Go to the line holding "ectronic structure calculations, in" in the entries below and write out exactly every line down to and including the line holding "he second-order reduced …".

^^^^^^^^^^^^^^^^

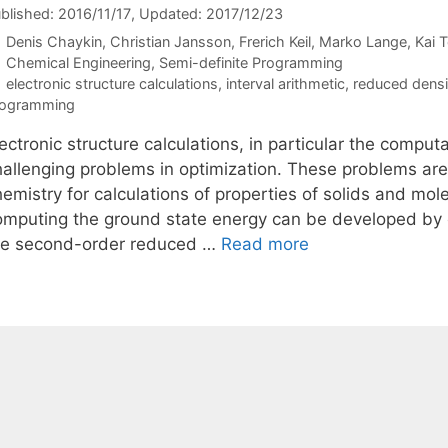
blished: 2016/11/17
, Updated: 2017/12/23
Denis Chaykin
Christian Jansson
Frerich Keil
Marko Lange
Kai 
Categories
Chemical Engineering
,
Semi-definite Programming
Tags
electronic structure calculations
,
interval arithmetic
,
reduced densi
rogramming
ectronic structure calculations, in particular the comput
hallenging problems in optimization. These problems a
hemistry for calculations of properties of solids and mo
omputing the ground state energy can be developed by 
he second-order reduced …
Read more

^^^^^^^^^^^^^^^^

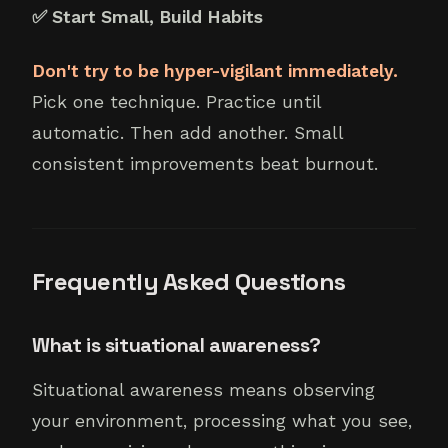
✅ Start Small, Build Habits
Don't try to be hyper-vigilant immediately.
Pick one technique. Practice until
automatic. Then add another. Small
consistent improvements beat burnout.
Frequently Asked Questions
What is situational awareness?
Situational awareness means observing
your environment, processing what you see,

^^^^^^^^^^^^^^^^

▶ Output of the exercise:
ectronic structure calculations, in particular the comput
hallenging problems in optimization. These problems a
hemistry for calculations of properties of solids and mo
omputing the ground state energy can be developed by 
he second-order reduced …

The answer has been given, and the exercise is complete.